Segment Open

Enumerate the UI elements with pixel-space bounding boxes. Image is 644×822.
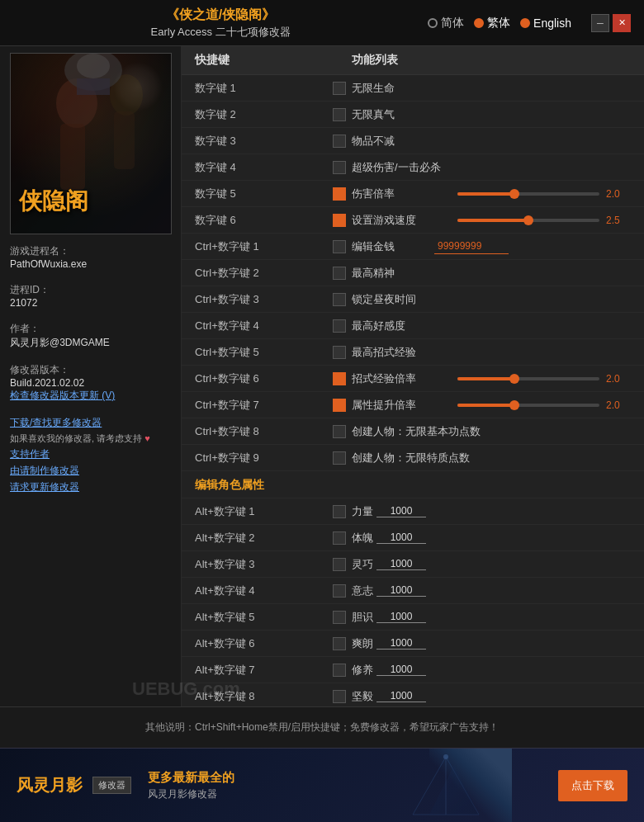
- footer-note: 其他说明：Ctrl+Shift+Home禁用/启用快捷键；免费修改器，希望玩家广…: [0, 706, 644, 748]
- slider-value: 2.0: [606, 188, 631, 200]
- download-more-link[interactable]: 下载/查找更多修改器: [10, 416, 171, 430]
- attr-input[interactable]: [376, 664, 426, 676]
- attr-input[interactable]: [376, 637, 426, 650]
- attr-shortcut: Alt+数字键 2: [195, 531, 327, 546]
- slider-track[interactable]: [457, 192, 599, 196]
- slider-thumb[interactable]: [523, 215, 533, 225]
- attr-input[interactable]: [376, 584, 426, 597]
- request-update-link[interactable]: 请求更新修改器: [10, 480, 171, 494]
- checkbox-area: [327, 161, 352, 174]
- slider-track[interactable]: [457, 404, 599, 407]
- slider-thumb[interactable]: [509, 189, 519, 199]
- feature-row: 数字键 4超级伤害/一击必杀: [182, 154, 644, 181]
- shortcut-label: Ctrl+数字键 8: [195, 424, 327, 439]
- attr-checkbox[interactable]: [333, 637, 346, 650]
- feature-checkbox[interactable]: [333, 372, 346, 385]
- shortcut-label: 数字键 1: [195, 81, 327, 96]
- attr-checkbox[interactable]: [333, 505, 346, 518]
- svg-point-6: [77, 54, 110, 78]
- slider-thumb[interactable]: [509, 374, 519, 384]
- attr-label: 体魄: [352, 531, 373, 546]
- slider-track[interactable]: [457, 219, 599, 222]
- slider-fill: [457, 192, 514, 196]
- slider-track[interactable]: [457, 377, 599, 380]
- feature-checkbox[interactable]: [333, 214, 346, 227]
- checkbox-area: [327, 187, 352, 201]
- shortcut-label: Ctrl+数字键 7: [195, 398, 327, 413]
- attr-input[interactable]: [376, 611, 426, 623]
- function-label: 属性提升倍率: [352, 398, 451, 413]
- edit-attrs-container: Alt+数字键 1力量Alt+数字键 2体魄Alt+数字键 3灵巧Alt+数字键…: [182, 498, 644, 706]
- close-button[interactable]: ✕: [613, 14, 631, 32]
- attr-row: Alt+数字键 5胆识: [182, 604, 644, 631]
- feature-row: Ctrl+数字键 4最高好感度: [182, 313, 644, 339]
- feature-checkbox[interactable]: [333, 346, 346, 359]
- lang-ft[interactable]: 繁体: [474, 16, 510, 31]
- attr-checkbox[interactable]: [333, 664, 346, 677]
- attr-checkbox-area: [327, 531, 352, 545]
- lang-en[interactable]: English: [520, 17, 571, 30]
- feature-checkbox[interactable]: [333, 108, 346, 121]
- attr-checkbox[interactable]: [333, 690, 346, 703]
- slider-value: 2.5: [606, 215, 631, 226]
- shortcut-label: 数字键 3: [195, 134, 327, 149]
- function-label: 最高招式经验: [352, 345, 631, 360]
- attr-input[interactable]: [376, 558, 426, 570]
- checkbox-area: [327, 346, 352, 359]
- attr-label: 坚毅: [352, 689, 373, 704]
- feature-checkbox[interactable]: [333, 451, 346, 465]
- edit-section-header: 编辑角色属性: [182, 471, 644, 498]
- feature-checkbox[interactable]: [333, 240, 346, 253]
- shortcut-label: 数字键 6: [195, 213, 327, 228]
- lang-ft-label: 繁体: [487, 16, 510, 31]
- feature-checkbox[interactable]: [333, 135, 346, 148]
- slider-thumb[interactable]: [509, 400, 519, 410]
- ad-download-button[interactable]: 点击下载: [558, 770, 627, 801]
- feature-checkbox[interactable]: [333, 319, 346, 333]
- feature-checkbox[interactable]: [333, 161, 346, 174]
- request-trainer-link[interactable]: 由请制作修改器: [10, 464, 171, 478]
- feature-row: 数字键 3物品不减: [182, 128, 644, 154]
- attr-label: 爽朗: [352, 636, 373, 651]
- attr-checkbox[interactable]: [333, 611, 346, 624]
- attr-input[interactable]: [376, 531, 426, 544]
- feature-checkbox[interactable]: [333, 267, 346, 280]
- edit-input[interactable]: [434, 239, 509, 254]
- function-label: 编辑金钱: [352, 239, 434, 254]
- checkbox-area: [327, 372, 352, 385]
- svg-rect-4: [114, 111, 135, 169]
- feature-checkbox[interactable]: [333, 187, 346, 201]
- attr-checkbox-area: [327, 505, 352, 518]
- attr-checkbox[interactable]: [333, 531, 346, 545]
- attr-shortcut: Alt+数字键 6: [195, 636, 327, 651]
- attr-checkbox[interactable]: [333, 584, 346, 598]
- feature-checkbox[interactable]: [333, 293, 346, 306]
- feature-checkbox[interactable]: [333, 399, 346, 412]
- version-label: 修改器版本：: [10, 363, 171, 377]
- support-text: 如果喜欢我的修改器, 请考虑支持 ♥: [10, 432, 171, 445]
- attr-input[interactable]: [376, 690, 426, 702]
- attr-shortcut: Alt+数字键 8: [195, 689, 327, 704]
- function-label: 最高精神: [352, 266, 631, 281]
- function-label: 创建人物：无限基本功点数: [352, 424, 631, 439]
- check-update-link[interactable]: 检查修改器版本更新 (V): [10, 389, 171, 403]
- minimize-button[interactable]: ─: [591, 14, 609, 32]
- support-author-link[interactable]: 支持作者: [10, 447, 171, 461]
- attr-row: Alt+数字键 8坚毅: [182, 683, 644, 706]
- checkbox-area: [327, 214, 352, 227]
- attr-shortcut: Alt+数字键 1: [195, 504, 327, 519]
- footer-note-text: 其他说明：Ctrl+Shift+Home禁用/启用快捷键；免费修改器，希望玩家广…: [145, 720, 499, 735]
- attr-row: Alt+数字键 7修养: [182, 657, 644, 683]
- process-value: PathOfWuxia.exe: [10, 258, 171, 270]
- feature-checkbox[interactable]: [333, 82, 346, 95]
- lang-jt[interactable]: 简体: [428, 16, 464, 31]
- attr-checkbox[interactable]: [333, 558, 346, 571]
- attr-checkbox-area: [327, 637, 352, 650]
- attr-row: Alt+数字键 2体魄: [182, 525, 644, 551]
- checkbox-area: [327, 425, 352, 438]
- attr-checkbox-area: [327, 558, 352, 571]
- shortcut-label: Ctrl+数字键 4: [195, 319, 327, 333]
- feature-checkbox[interactable]: [333, 425, 346, 438]
- shortcut-label: Ctrl+数字键 5: [195, 345, 327, 360]
- attr-input[interactable]: [376, 505, 426, 517]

Segment Closed

Exercise directions >> What is needed is a word-for-word copy of the data above, free of any images.

Expected answer >>
Enumerate the UI elements with pixel-space bounding boxes. Image is 644×822.
- footer-note: 其他说明：Ctrl+Shift+Home禁用/启用快捷键；免费修改器，希望玩家广…: [0, 706, 644, 748]
- slider-value: 2.0: [606, 188, 631, 200]
- download-more-link[interactable]: 下载/查找更多修改器: [10, 416, 171, 430]
- attr-input[interactable]: [376, 664, 426, 676]
- attr-input[interactable]: [376, 637, 426, 650]
- attr-shortcut: Alt+数字键 2: [195, 531, 327, 546]
- slider-track[interactable]: [457, 192, 599, 196]
- slider-thumb[interactable]: [523, 215, 533, 225]
- attr-input[interactable]: [376, 584, 426, 597]
- request-update-link[interactable]: 请求更新修改器: [10, 480, 171, 494]
- checkbox-area: [327, 161, 352, 174]
- slider-track[interactable]: [457, 404, 599, 407]
- slider-thumb[interactable]: [509, 189, 519, 199]
- feature-row: 数字键 4超级伤害/一击必杀: [182, 154, 644, 181]
- shortcut-label: Ctrl+数字键 8: [195, 424, 327, 439]
- attr-checkbox[interactable]: [333, 637, 346, 650]
- feature-checkbox[interactable]: [333, 372, 346, 385]
- shortcut-label: 数字键 1: [195, 81, 327, 96]
- attr-checkbox[interactable]: [333, 505, 346, 518]
- svg-point-6: [77, 54, 110, 78]
- slider-thumb[interactable]: [509, 374, 519, 384]
- attr-label: 体魄: [352, 531, 373, 546]
- slider-track[interactable]: [457, 219, 599, 222]
- slider-fill: [457, 192, 514, 196]
- slider-track[interactable]: [457, 377, 599, 380]
- feature-checkbox[interactable]: [333, 214, 346, 227]
- checkbox-area: [327, 187, 352, 201]
- shortcut-label: Ctrl+数字键 7: [195, 398, 327, 413]
- attr-input[interactable]: [376, 611, 426, 623]
- function-label: 属性提升倍率: [352, 398, 451, 413]
- edit-attrs-container: Alt+数字键 1力量Alt+数字键 2体魄Alt+数字键 3灵巧Alt+数字键…: [182, 498, 644, 706]
- close-button[interactable]: ✕: [613, 14, 631, 32]
- attr-row: Alt+数字键 5胆识: [182, 604, 644, 631]
- feature-row: Ctrl+数字键 4最高好感度: [182, 313, 644, 339]
- feature-checkbox[interactable]: [333, 346, 346, 359]
- lang-ft[interactable]: 繁体: [474, 16, 510, 31]
- attr-checkbox[interactable]: [333, 664, 346, 677]
- attr-checkbox-area: [327, 531, 352, 545]
- lang-en[interactable]: English: [520, 17, 571, 30]
- feature-checkbox[interactable]: [333, 108, 346, 121]
- attr-checkbox[interactable]: [333, 690, 346, 703]
- slider-value: 2.5: [606, 215, 631, 226]
- shortcut-label: 数字键 3: [195, 134, 327, 149]
- function-label: 最高招式经验: [352, 345, 631, 360]
- attr-input[interactable]: [376, 558, 426, 570]
- checkbox-area: [327, 346, 352, 359]
- attr-label: 坚毅: [352, 689, 373, 704]
- feature-checkbox[interactable]: [333, 451, 346, 465]
- edit-section-header: 编辑角色属性: [182, 471, 644, 498]
- feature-checkbox[interactable]: [333, 240, 346, 253]
- shortcut-label: 数字键 6: [195, 213, 327, 228]
- lang-ft-label: 繁体: [487, 16, 510, 31]
- feature-checkbox[interactable]: [333, 135, 346, 148]
- slider-thumb[interactable]: [509, 400, 519, 410]
- ad-download-button[interactable]: 点击下载: [558, 770, 627, 801]
- feature-checkbox[interactable]: [333, 319, 346, 333]
- feature-checkbox[interactable]: [333, 161, 346, 174]
- request-trainer-link[interactable]: 由请制作修改器: [10, 464, 171, 478]
- feature-row: 数字键 3物品不减: [182, 128, 644, 154]
- attr-label: 爽朗: [352, 636, 373, 651]
- attr-checkbox[interactable]: [333, 611, 346, 624]
- attr-input[interactable]: [376, 531, 426, 544]
- feature-checkbox[interactable]: [333, 267, 346, 280]
- edit-input[interactable]: [434, 239, 509, 254]
- function-label: 编辑金钱: [352, 239, 434, 254]
- checkbox-area: [327, 372, 352, 385]
- svg-rect-4: [114, 111, 135, 169]
- feature-checkbox[interactable]: [333, 187, 346, 201]
- attr-checkbox-area: [327, 505, 352, 518]
- attr-checkbox[interactable]: [333, 531, 346, 545]
- attr-shortcut: Alt+数字键 6: [195, 636, 327, 651]
- attr-checkbox[interactable]: [333, 584, 346, 598]
- feature-checkbox[interactable]: [333, 293, 346, 306]
- feature-checkbox[interactable]: [333, 399, 346, 412]
- version-label: 修改器版本：: [10, 363, 171, 377]
- support-text: 如果喜欢我的修改器, 请考虑支持 ♥: [10, 432, 171, 445]
- attr-input[interactable]: [376, 690, 426, 702]
- attr-shortcut: Alt+数字键 8: [195, 689, 327, 704]
- function-label: 最高精神: [352, 266, 631, 281]
- function-label: 创建人物：无限基本功点数: [352, 424, 631, 439]
- check-update-link[interactable]: 检查修改器版本更新 (V): [10, 389, 171, 403]
- minimize-button[interactable]: ─: [591, 14, 609, 32]
- support-author-link[interactable]: 支持作者: [10, 447, 171, 461]
- attr-row: Alt+数字键 8坚毅: [182, 683, 644, 706]
- checkbox-area: [327, 214, 352, 227]
- attr-shortcut: Alt+数字键 1: [195, 504, 327, 519]
- footer-note-text: 其他说明：Ctrl+Shift+Home禁用/启用快捷键；免费修改器，希望玩家广…: [145, 720, 499, 735]
- attr-row: Alt+数字键 7修养: [182, 657, 644, 683]
- process-value: PathOfWuxia.exe: [10, 258, 171, 270]
- feature-checkbox[interactable]: [333, 82, 346, 95]
- lang-jt[interactable]: 简体: [428, 16, 464, 31]
- attr-checkbox[interactable]: [333, 558, 346, 571]
- attr-checkbox-area: [327, 637, 352, 650]
- attr-row: Alt+数字键 2体魄: [182, 525, 644, 551]
- checkbox-area: [327, 425, 352, 438]
- attr-checkbox-area: [327, 558, 352, 571]
- shortcut-label: Ctrl+数字键 4: [195, 319, 327, 333]
- feature-checkbox[interactable]: [333, 425, 346, 438]
- shortcut-label: Ctrl+数字键 5: [195, 345, 327, 360]
- attr-input[interactable]: [376, 505, 426, 517]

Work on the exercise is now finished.